The hodgepodge of currency controls implemented in Argentina is probably on its last days.
The libertarian economist Javier Milei and the candidate of the pro-business coalition Patricia Bullrich, two of the main contenders for the presidency of Argentina in the first electoral round this weekend, have promised to end the infinite exchange rates that coexist in the South American nation.
For years, the country has limited the daily decline of the peso through currency controls and import restrictions to protect dwindling reserves. The official exchange rate, which is used to import products such as medicines, is 350 pesos per dollar, while the black market rate is 950 pesos, almost 40% weaker than in mid-August, when the Government devalued last time the official weight after Milei’s surprise victory in the primary elections.
The ruling party, represented at the polls by the Minister of Economy, Sergio Massa, has already begun to eliminate some of the more specific exchange rates it implemented, such as the Coldplay dollar, for concert organizers, and Malbec, for agricultural exports. .

Milei, considered the favorite for Sunday’s first round, has promised to eliminate the local currency and replace it with the dollar. Some economists warn that this would cause a temporary increase in inflation, which already exceeds 130%.
A devaluationit’s already late” and will likely reach up to 50% of current official levels, said Alberto Ramos, chief Latin America economist at Goldman Sachs Group Inc. “The trend is for the peso to continue depreciating, and once dollarization is announced or confirmed, it should depreciate even more”.

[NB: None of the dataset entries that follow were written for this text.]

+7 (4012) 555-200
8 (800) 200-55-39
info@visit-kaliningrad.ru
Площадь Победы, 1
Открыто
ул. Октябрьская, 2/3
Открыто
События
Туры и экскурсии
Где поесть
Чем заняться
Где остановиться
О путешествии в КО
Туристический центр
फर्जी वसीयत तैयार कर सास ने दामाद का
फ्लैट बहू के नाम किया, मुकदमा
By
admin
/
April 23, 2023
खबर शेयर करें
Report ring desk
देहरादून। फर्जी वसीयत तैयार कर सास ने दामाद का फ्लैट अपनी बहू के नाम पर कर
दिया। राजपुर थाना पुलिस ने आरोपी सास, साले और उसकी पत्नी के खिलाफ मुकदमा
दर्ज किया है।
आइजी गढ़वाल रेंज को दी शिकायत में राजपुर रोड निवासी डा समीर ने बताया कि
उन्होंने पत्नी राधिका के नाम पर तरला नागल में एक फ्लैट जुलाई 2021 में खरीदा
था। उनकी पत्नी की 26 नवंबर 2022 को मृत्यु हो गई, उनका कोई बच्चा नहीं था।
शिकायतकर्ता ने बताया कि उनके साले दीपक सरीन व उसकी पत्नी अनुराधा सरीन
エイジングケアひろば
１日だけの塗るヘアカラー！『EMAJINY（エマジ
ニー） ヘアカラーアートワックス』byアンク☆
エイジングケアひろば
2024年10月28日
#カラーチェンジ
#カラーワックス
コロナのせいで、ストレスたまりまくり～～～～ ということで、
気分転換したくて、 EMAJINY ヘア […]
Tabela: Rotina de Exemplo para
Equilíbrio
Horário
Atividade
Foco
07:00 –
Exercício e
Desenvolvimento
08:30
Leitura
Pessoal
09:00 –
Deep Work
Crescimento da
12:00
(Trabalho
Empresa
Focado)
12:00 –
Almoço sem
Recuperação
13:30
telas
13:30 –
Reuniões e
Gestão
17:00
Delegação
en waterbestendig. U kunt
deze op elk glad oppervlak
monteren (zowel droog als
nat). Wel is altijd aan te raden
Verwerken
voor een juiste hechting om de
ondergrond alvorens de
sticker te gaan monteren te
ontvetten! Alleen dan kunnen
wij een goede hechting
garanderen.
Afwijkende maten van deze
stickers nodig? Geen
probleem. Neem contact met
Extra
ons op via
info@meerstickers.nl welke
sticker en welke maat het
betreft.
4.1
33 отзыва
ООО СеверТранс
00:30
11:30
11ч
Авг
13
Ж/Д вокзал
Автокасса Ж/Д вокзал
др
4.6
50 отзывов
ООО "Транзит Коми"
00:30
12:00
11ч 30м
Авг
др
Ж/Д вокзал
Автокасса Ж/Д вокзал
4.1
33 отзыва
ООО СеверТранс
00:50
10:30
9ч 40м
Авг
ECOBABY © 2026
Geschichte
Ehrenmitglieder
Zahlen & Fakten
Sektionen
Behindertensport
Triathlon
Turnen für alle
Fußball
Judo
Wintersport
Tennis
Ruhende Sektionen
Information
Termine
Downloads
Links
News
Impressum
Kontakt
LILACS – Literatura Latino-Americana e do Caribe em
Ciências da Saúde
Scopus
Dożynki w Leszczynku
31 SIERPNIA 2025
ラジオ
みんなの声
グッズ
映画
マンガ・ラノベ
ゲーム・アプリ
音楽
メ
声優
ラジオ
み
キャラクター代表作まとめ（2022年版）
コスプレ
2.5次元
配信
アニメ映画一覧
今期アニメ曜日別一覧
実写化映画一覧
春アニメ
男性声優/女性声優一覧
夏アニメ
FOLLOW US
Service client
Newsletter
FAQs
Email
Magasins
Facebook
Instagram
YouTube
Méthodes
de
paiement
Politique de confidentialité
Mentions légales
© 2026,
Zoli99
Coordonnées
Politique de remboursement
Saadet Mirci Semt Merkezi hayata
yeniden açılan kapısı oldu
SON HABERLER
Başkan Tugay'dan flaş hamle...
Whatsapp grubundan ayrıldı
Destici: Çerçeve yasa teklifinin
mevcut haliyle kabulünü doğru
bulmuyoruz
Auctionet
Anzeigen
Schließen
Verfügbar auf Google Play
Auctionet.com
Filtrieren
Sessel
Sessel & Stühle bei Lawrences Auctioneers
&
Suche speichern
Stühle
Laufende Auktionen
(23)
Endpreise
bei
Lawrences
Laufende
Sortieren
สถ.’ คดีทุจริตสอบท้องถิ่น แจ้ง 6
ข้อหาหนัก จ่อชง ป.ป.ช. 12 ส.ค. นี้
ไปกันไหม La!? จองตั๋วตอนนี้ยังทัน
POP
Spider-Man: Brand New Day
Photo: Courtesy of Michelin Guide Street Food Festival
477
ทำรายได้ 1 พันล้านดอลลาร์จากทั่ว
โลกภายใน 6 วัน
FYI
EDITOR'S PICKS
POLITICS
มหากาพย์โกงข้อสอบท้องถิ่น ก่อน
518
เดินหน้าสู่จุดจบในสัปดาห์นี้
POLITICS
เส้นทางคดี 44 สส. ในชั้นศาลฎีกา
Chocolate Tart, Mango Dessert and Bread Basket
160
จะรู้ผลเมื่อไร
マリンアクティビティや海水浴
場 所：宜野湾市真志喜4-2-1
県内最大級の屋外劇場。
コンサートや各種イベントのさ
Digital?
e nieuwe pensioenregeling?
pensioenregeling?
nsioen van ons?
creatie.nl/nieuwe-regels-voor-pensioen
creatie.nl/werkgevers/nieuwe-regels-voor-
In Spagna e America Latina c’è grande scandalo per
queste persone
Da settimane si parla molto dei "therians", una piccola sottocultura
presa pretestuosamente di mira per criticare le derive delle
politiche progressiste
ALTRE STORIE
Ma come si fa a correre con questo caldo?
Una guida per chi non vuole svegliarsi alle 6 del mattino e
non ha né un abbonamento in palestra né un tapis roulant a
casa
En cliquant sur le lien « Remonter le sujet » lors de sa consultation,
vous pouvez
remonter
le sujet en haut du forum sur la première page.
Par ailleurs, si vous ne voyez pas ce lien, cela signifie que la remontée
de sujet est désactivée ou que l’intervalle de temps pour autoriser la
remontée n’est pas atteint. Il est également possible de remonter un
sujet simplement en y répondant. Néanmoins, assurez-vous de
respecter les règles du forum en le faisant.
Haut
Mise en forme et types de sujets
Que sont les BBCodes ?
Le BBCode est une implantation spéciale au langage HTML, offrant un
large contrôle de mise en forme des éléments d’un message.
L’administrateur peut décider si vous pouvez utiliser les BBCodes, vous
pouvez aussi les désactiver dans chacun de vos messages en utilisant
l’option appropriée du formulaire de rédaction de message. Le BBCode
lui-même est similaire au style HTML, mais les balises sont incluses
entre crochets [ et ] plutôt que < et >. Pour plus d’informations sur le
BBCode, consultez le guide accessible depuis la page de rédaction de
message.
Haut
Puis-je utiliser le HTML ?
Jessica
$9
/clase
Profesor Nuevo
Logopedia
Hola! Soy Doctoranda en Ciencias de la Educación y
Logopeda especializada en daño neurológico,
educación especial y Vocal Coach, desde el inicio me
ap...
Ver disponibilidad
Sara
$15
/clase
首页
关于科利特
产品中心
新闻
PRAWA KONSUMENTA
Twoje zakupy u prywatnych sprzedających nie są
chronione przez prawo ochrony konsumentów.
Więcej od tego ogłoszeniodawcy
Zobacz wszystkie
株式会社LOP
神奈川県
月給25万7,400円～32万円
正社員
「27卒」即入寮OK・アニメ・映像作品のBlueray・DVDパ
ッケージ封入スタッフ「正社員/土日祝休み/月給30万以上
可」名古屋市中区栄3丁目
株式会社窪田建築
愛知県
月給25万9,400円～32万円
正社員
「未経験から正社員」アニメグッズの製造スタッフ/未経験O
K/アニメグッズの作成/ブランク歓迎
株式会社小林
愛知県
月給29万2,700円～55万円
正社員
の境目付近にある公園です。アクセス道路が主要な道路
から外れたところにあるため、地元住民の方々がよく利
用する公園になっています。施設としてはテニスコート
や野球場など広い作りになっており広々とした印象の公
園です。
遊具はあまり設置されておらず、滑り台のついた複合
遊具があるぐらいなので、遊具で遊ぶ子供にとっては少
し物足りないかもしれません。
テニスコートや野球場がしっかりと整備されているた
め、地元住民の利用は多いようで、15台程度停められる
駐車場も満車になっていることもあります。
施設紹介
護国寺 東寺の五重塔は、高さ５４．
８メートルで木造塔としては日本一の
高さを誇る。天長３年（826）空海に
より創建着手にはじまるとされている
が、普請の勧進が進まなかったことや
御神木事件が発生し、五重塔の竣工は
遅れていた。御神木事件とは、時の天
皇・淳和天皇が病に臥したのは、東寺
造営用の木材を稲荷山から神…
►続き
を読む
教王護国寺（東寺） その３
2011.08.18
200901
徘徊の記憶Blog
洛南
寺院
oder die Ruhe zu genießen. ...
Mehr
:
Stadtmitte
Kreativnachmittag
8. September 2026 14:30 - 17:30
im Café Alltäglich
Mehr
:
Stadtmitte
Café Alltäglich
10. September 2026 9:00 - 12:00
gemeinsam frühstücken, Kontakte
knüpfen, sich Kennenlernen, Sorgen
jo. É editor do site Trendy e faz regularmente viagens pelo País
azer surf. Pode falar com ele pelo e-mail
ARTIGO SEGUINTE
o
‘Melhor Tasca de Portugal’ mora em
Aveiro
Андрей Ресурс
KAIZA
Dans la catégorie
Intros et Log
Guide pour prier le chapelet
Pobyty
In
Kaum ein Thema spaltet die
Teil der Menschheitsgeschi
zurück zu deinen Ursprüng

Concern about the proximity of the elections has already taken its toll on the peso. This month, the exchange rate on the parallel market hit a record high of 1.040 per dollar as Argentines rush to buy the US currency ahead of the October 22 presidential election.
What Bloomberg Economics says
“It is extremely difficult to estimate the rate at which pesos would be converted into dollars, but it is reasonable to expect that rate to be weaker than the current blue dollar. “This has fueled the demand for dollars by Argentines who want to protect their purchasing power in the face of the elections.”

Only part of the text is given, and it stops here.